Transform the linear incident uptake model to numpyro #102

eschrom · 2025-01-23T20:38:55Z

The linear incident uptake model (the only structure we currently have) is now implemented in numpyro. Here are some improvements yet to come, but perhaps outside the scope of this PR:

The priors for this model are somewhat foolish. It will take some work to choose smarter priors.
The output of the model is just a polars DataFrame, not a SampleForecast object, because the samples are given in "wide" format (one column per sample) rather than "long" format (one column for sample ID and one column for the sample itself). This doesn't really matter yet, since no evaluation metrics use the prediction credible intervals. Samples are merely averaged and then discarded at the start of the eval.py script.
Some tests for the numpyro model do not work and are commented out. How to test well when using numpyro is an ongoing exploration.

swo · 2025-01-24T14:52:57Z

The output of the model is just a polars DataFrame, not a SampleForecast object, because the samples are given in "wide" format (one column per sample) rather than "long" format (one column for sample ID and one column for the sample itself).

Is this a common feature of numpyro outputs?

My instinct is that we should cast to "long" format, since that will make later parsing easier, and will also improve (I think) compression with parquet

swo

Some clarifying & organizing things.

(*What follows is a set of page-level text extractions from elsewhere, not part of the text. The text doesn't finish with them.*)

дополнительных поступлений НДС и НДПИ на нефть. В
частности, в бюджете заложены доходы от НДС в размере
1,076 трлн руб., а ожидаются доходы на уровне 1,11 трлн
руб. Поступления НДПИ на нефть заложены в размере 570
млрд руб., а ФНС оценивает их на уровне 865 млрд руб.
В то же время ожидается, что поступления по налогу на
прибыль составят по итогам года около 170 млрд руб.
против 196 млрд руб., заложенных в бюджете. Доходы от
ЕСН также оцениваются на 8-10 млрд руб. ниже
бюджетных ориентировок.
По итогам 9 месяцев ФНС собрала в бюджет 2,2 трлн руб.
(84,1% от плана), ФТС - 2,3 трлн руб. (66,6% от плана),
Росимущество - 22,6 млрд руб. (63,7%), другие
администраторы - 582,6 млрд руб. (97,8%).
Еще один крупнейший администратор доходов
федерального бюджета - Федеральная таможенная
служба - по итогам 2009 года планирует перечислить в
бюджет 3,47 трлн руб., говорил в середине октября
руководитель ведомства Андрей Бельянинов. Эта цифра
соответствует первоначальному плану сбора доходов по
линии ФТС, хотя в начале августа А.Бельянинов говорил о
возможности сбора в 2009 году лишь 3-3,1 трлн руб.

Feel free to punt things to downstream issues or ask me to do some refactoring

iup/models.py

swo · 2025-01-24T15:11:36Z

iup/models.py

+            y = predictive(rng_key, previous=prev, elapsed=elap)["obs"]
+
+            # Randomly choose a prediction for each prev*elap combo
+            idx = np.random.randint(0, y.shape[0] - 1, size=y.shape[1])


I think the more pythonic thing here would be to use https://numpy.org/doc/2.1/reference/random/generated/numpy.random.Generator.choice.html

But also, we'll want to track the seed that is used for this RNG also. Numpy now recommends using https://numpy.org/doc/stable/reference/random/generator.html objects, rather than setting a global seed.

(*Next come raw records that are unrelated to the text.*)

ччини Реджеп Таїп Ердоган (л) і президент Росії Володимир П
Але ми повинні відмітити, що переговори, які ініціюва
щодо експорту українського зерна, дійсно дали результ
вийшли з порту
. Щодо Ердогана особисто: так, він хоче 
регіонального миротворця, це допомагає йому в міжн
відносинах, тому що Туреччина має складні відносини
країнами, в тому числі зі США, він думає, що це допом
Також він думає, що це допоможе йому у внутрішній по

Presumably we could do something like use the same integer as the starting seed for both the JAX RNG key as well as for the numpy seed?

Or is this something that should be left outside the model? Like, does "prediction" in a sample-based framework mean "give me all the posterior trajectories?"

Curious @afmagee42 what you do with the linmod stuff. Does predict() return a single trajectory? Many? An adjustable number?

Or is this something that should be left outside the model? Like, does "prediction" in a sample-based framework mean "give me all the posterior trajectories?"

In a Bayesian context, in general we get distributions not values. That holds with predictions, where we get predictive distributions. Condensing that down to a single summary is a whole thing. But it's a pretty modular decision and should be pushed as close to where it's needed as possible and not be done before.

There are packages that actually return more samples from the posterior predictive distribution than posterior samples because they sample multiple times from the likelihood per posterior sample for smoothness.

Other than thinning to use only some fraction of samples where storage becomes a problem, I know of nothing that returns fewer predictive distribution samples than posterior distribution samples.

There is a sense in which any one posterior sample is as good of a single-number summary of the whole distribution as any other. But posterior means and medians are more common choices, and unless we want to be in the business of offering a bunch of options here (we don't), we should modularize that decision and return the distribution. Then let the user decide later when they need that one summary what it should be.

Curious @afmagee42 what you do with the linmod stuff. Does predict() return a single trajectory? Many? An adjustable number?

In linmod, we work with distributions until we absolutely have to summarize them. We don't currently have an explicit Model.predict(), but when we need predictions on observables we use the whole kit and caboodle.

Presumably we could do something like use the same integer as the starting seed for both the JAX RNG key as well as for the numpy seed?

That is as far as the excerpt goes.